● PROVIDED RECORDS
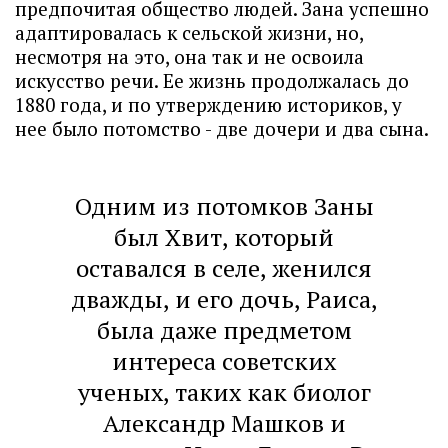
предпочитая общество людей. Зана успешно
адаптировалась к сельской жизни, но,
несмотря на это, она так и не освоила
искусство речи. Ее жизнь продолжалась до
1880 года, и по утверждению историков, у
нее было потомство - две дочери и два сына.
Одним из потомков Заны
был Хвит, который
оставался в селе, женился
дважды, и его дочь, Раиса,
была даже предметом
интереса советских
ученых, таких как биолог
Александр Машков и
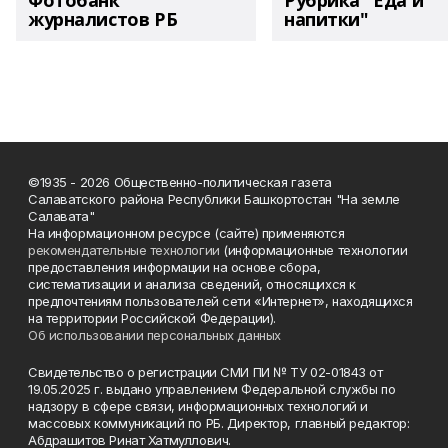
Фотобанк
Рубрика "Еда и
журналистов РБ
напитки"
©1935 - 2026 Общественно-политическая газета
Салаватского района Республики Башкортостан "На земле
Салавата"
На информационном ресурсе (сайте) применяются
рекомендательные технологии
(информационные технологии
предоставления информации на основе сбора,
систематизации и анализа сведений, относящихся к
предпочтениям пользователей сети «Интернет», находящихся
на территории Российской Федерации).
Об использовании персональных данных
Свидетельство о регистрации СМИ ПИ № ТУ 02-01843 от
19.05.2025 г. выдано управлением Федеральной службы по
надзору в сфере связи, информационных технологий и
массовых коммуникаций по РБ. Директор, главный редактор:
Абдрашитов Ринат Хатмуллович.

---

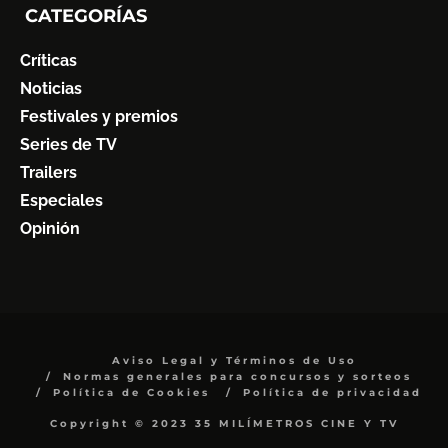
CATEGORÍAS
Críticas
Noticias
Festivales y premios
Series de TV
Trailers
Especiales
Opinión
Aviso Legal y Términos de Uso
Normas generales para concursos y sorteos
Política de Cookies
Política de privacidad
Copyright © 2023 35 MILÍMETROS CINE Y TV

---

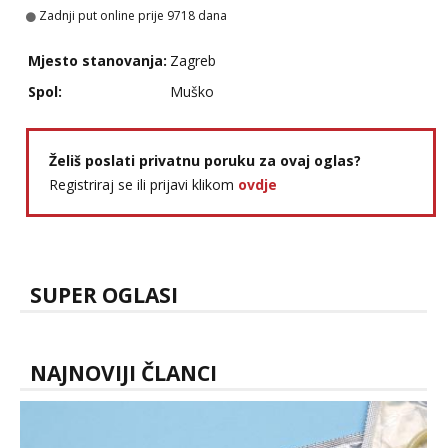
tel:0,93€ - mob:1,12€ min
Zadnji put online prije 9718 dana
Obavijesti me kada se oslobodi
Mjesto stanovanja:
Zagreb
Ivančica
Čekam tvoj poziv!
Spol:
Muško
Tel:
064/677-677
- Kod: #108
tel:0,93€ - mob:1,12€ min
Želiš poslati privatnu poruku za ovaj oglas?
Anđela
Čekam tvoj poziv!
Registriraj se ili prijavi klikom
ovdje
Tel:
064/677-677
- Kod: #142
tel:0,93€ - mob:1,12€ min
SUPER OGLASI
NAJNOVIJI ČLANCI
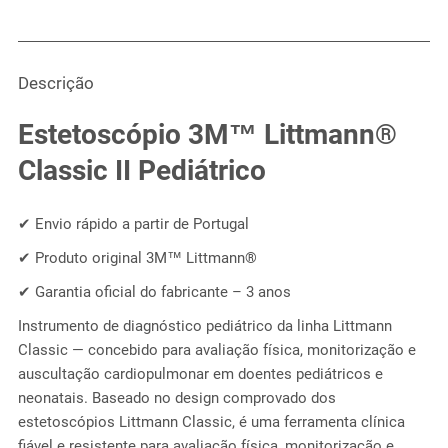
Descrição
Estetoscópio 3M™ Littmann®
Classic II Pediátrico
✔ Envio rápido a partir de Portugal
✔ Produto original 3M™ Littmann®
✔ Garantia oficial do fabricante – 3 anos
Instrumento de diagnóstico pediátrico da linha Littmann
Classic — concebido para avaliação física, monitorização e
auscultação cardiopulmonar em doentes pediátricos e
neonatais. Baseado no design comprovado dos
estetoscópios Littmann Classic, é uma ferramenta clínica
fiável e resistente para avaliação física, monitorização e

● EXERCISE REQUIREMENTS
Leaving pictures out, output the lines of the data above from the one with "- Kod: #108" through the one with "fiável e resistente", word for word.

● RESULT
- Kod: #108
tel:0,93€ - mob:1,12€ min
Želiš poslati privatnu poruku za ovaj oglas?
Anđela
Čekam tvoj poziv!
Registriraj se ili prijavi klikom
ovdje
Tel:
064/677-677
- Kod: #142
tel:0,93€ - mob:1,12€ min
SUPER OGLASI
NAJNOVIJI ČLANCI
Descrição
Estetoscópio 3M™ Littmann®
Classic II Pediátrico
✔ Envio rápido a partir de Portugal
✔ Produto original 3M™ Littmann®
✔ Garantia oficial do fabricante – 3 anos
Instrumento de diagnóstico pediátrico da linha Littmann
Classic — concebido para avaliação física, monitorização e
auscultação cardiopulmonar em doentes pediátricos e
neonatais. Baseado no design comprovado dos
estetoscópios Littmann Classic, é uma ferramenta clínica
fiável e resistente para avaliação física, monitorização e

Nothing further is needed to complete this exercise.